Introduction

Practice Kubernetes troubleshooting with realistic error scenarios.

Each scenario is run with kubectl apply commands. To cleanup, run kubectl delete on the same.

Simple Scenarios

Crashing Pod (CrashLoopBackoff)

kubectl apply -f https://raw.githubusercontent.com/robusta-dev/kubernetes-demos/main/crashpod/broken.yaml

To get notifications like below, install Robusta:

OOMKilled Pod (Out of Memory Kill)

kubectl apply -f https://raw.githubusercontent.com/robusta-dev/kubernetes-demos/main/oomkill/oomkill_job.yaml

To get notifications like below, install Robusta:

High CPU Throttling (CPUThrottlingHigh)

Apply the following YAML and wait 15 minutes. (CPU throttling is only an issue if it occurs for a meaningful period of time. Less than 15 minutes of throttling typically does not trigger an alert.)

kubectl apply -f https://raw.githubusercontent.com/robusta-dev/kubernetes-demos/main/cpu_throttling/throttling.yaml

To get notifications like below, install Robusta:

Pending Pod (Unschedulable due to Node Selectors)

Apply the following YAML and wait 15 minutes. (By default, most systems only alert after pods are pending for 15 minutes. This prevents false alarms on autoscaled clusters, where it's OK for pods to be temporarily pending.)

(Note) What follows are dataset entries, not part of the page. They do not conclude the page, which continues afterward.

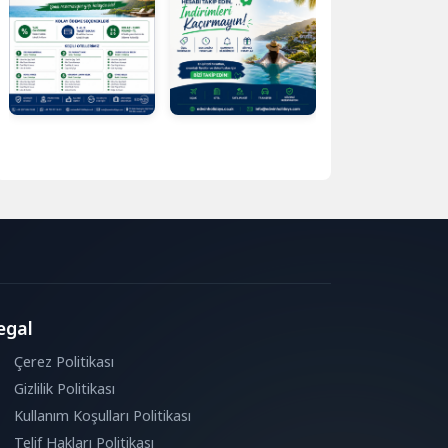
egal
Çerez Politikası
Gizlilik Politikası
Kullanım Koşulları Politikası
Telif Hakları Politikası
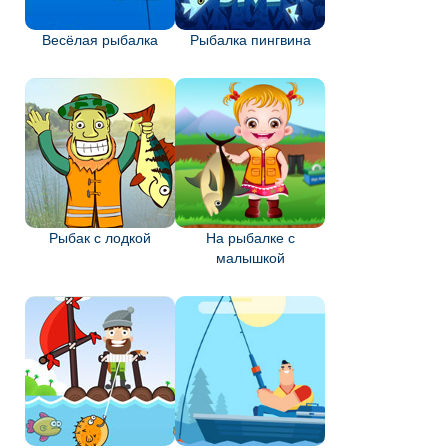
Весёлая рыбалка
Рыбалка пингвина
Рыбак с лодкой
На рыбалке с
малышкой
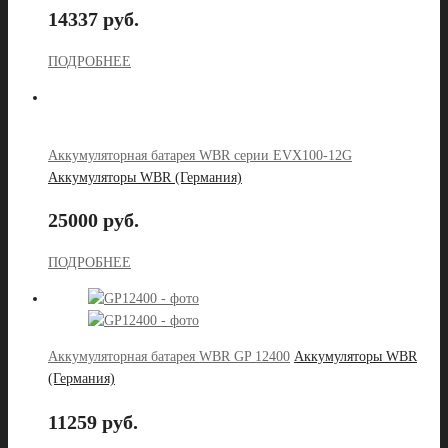
14337 руб.
ПОДРОБНЕЕ
Аккумуляторная батарея WBR серии EVX100-12G
Аккумуляторы WBR (Германия)
25000 руб.
ПОДРОБНЕЕ
Аккумуляторная батарея WBR GP 12400
Аккумуляторы WBR
(Германия)
11259 руб.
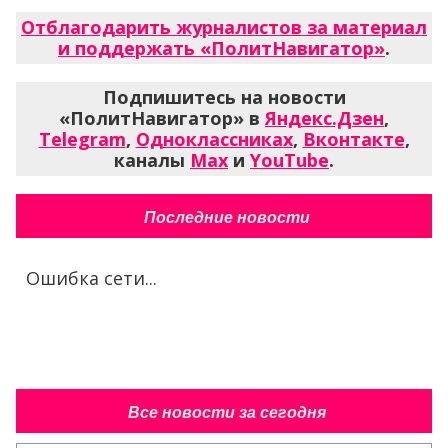
Отблагодарить журналистов за материал
и поддержать «ПолитНавигатор»
.
Подпишитесь на новости
«ПолитНавигатор» в
Яндекс.Дзен
,
Telegram
,
Одноклассниках
,
Вконтакте
,
каналы
Max
и
YouTube
.
Последние новости
Ошибка сети...
Все новости за сегодня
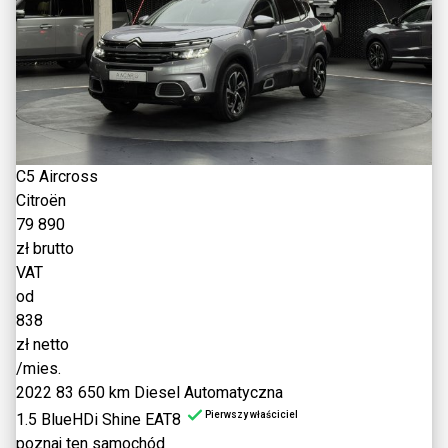
C5 Aircross
Citroën
79 890
zł brutto
VAT
od
838
zł netto
/mies.
2022
83 650 km
Diesel
Automatyczna
Pierwszy właściciel
1.5 BlueHDi Shine EAT8
poznaj ten samochód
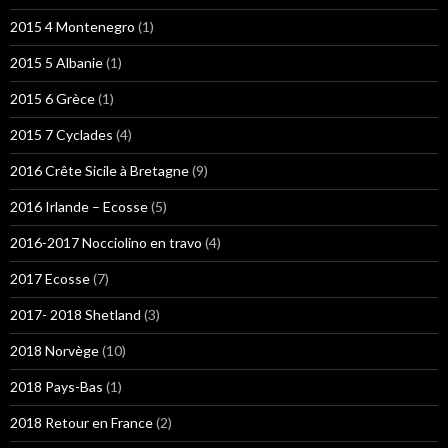
2015 4 Montenegro
(1)
2015 5 Albanie
(1)
2015 6 Grèce
(1)
2015 7 Cyclades
(4)
2016 Crête Sicile à Bretagne
(9)
2016 Irlande – Ecosse
(5)
2016-2017 Nocciolino en travo
(4)
2017 Ecosse
(7)
2017- 2018 Shetland
(3)
2018 Norvège
(10)
2018 Pays-Bas
(1)
2018 Retour en France
(2)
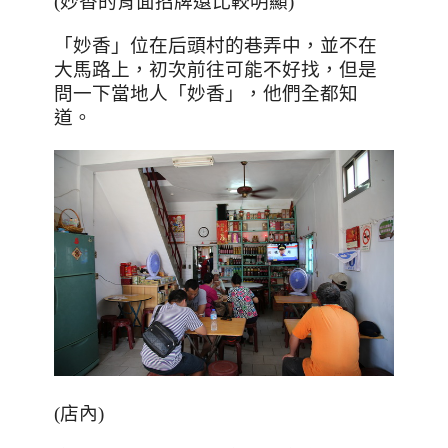
(妙香的背面招牌還比較明顯)
「妙香」位在后頭村的巷弄中，並不在
大馬路上，初次前往可能不好找，但是
問一下當地人「妙香」，他們全都知
道。
(店內)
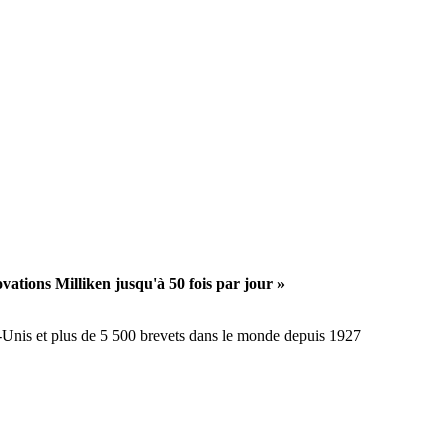
ations Milliken jusqu'à 50 fois par jour »
-Unis et plus de 5 500 brevets dans le monde depuis 1927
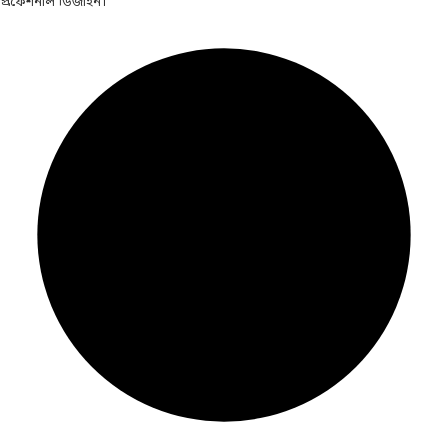
প্রফেশনাল ডিজাইন।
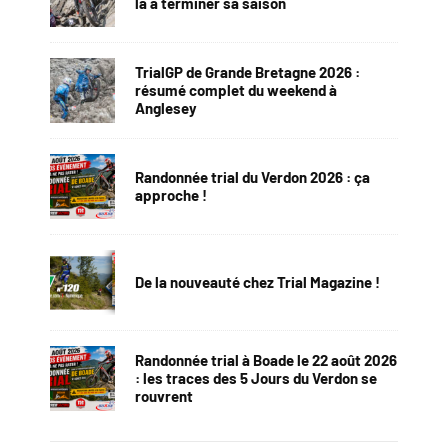
la à terminer sa saison
TrialGP de Grande Bretagne 2026 :
résumé complet du weekend à
Anglesey
Randonnée trial du Verdon 2026 : ça
approche !
De la nouveauté chez Trial Magazine !
Randonnée trial à Boade le 22 août 2026
: les traces des 5 Jours du Verdon se
rouvrent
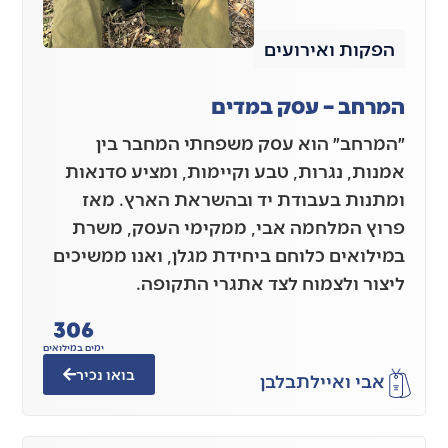
הפקות ואירועים
המרחב – עסק במדים
״המרחב״ הוא עסק משפחתי המחבר בין
אמנות, נגרות, טבע וקיימות, ומציע סדנאות
ומתנות בעבודת יד ובהשראת הארץ. מאז
פרוץ המלחמה אבי, ממקימי העסק, משרת
במילואים כלוחם ביחידת מגלן, ואנו ממשיכים
ליצור ולצמוח לצד אתגרי התקופה.
306
ימים במילואים
בואו נכיר
אבי ואיילת
בלבן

kubectl apply -f https://raw.githubusercontent.com/robusta-dev/kubernetes-demos/main/pending_pods/pending_pod_node_selector.yaml

To get notifications like below, install Robusta:

ImagePullBackOff

kubectl apply -f https://raw.githubusercontent.com/robusta-dev/kubernetes-demos/main/image_pull_backoff/no_such_image.yaml

To get notifications like below, install Robusta:

Liveness Probe Failure

kubectl apply -f https://raw.githubusercontent.com/robusta-dev/kubernetes-demos/main/liveness_probe_fail/failing_liveness_probe.yaml

To get notifications like below, install Robusta:

Readiness Probe Failure

kubectl apply -f https://raw.githubusercontent.com/robusta-dev/kubernetes-demos/main/readiness_probe_fail/failing_readiness_probe.yaml

Job Failure

The job will fail after 60 seconds, then attempt to run again. After two attempts, it will fail for good.

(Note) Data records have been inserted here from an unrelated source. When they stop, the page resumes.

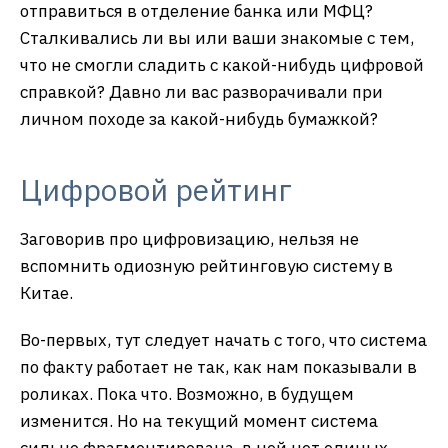
отправиться в отделение банка или МФЦ?
Сталкивались ли вы или ваши знакомые с тем,
что не смогли сладить с какой-нибудь цифровой
справкой? Давно ли вас разворачивали при
личном походе за какой-нибудь бумажкой?
Цифровой рейтинг
Заговорив про цифровизацию, нельзя не
вспомнить одиозную рейтинговую систему в
Китае.
Во-первых, тут следует начать с того, что система
по факту работает не так, как нам показывали в
роликах. Пока что. Возможно, в будущем
изменится. Но на текущий момент система
сильно фрагментирована, в ней нет единых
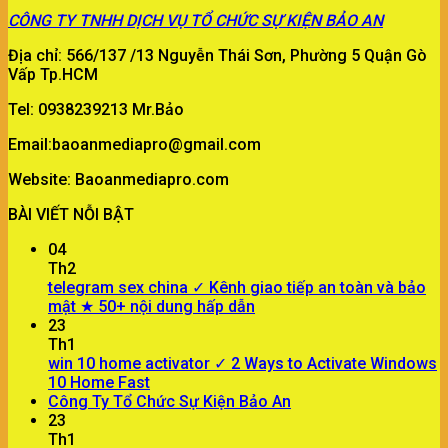
CÔNG TY
TNHH DỊCH VỤ TỔ CHỨC SỰ KIỆN BẢO AN
Địa chỉ: 566/137 /13 Nguyễn Thái Sơn, Phường 5 Quận Gò
Vấp Tp.HCM
Tel: 0938239213 Mr.Bảo
Email:baoanmediapro@gmail.com
Website: Baoanmediapro.com
BÀI VIẾT NỖI BẬT
04
Th2
telegram sex china ✓ Kênh giao tiếp an toàn và bảo
mật ★ 50+ nội dung hấp dẫn
23
Th1
win 10 home activator ✓ 2 Ways to Activate Windows
10 Home Fast
Công Ty Tổ Chức Sự Kiện Bảo An
23
Th1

kubectl apply -f https://raw.githubusercontent.com/robusta-dev/kubernetes-demos/main/job_failure/job_crash.yaml

To get notifications like below, install Robusta:

Failed Helm Releases

Deliberately deploy a failing Helm release:

helm repo add robusta https://robusta-charts.storage.googleapis.com && helm repo update
helm install kubewatch robusta/kubewatch --set='rbac.create=true,updateStrategy.type=Error' --namespace demo-namespace

Upgrade the release so it succeeds:

helm upgrade kubewatch robusta/kubewatch --set='rbac.create=true' --namespace demo-namespace --create-namespace

Clean up by removing the release and deleting the namespace:

helm del kubewatch  --namespace demo-namespace 
kubectl delete namespace demo-namespace

To get notifications like below, install Robusta and setup Helm Releases Monitoring

Advanced Scenarios

Correlate Changes and Errors

Deploy a healthy pod. Then break it.

kubectl apply -f https://raw.githubusercontent.com/robusta-dev/kubernetes-demos/main/crashpod/healthy.yaml
kubectl apply -f https://raw.githubusercontent.com/robusta-dev/kubernetes-demos/main/crashpod/broken.yaml

If someone else made this change, would you be able to immediately pinpoint the change that broke the application?

To get notifications like below, install Robusta.

Track Deployment Changes

Create an nginx deployment. Then simulate multiple unexpected changes to this deployment.

kubectl apply -f https://raw.githubusercontent.com/robusta-dev/kubernetes-demos/main/deployment_image_change/before_image_change.yaml
kubectl apply -f https://raw.githubusercontent.com/robusta-dev/kubernetes-demos/main/deployment_image_change/after_image_change.yaml

To get notifications like below, install Robusta and setup Kubernetes change tracking

Track Ingress Changes

Create an ingress. Then changes its path and secretName to simulate an unexpected ingress modification.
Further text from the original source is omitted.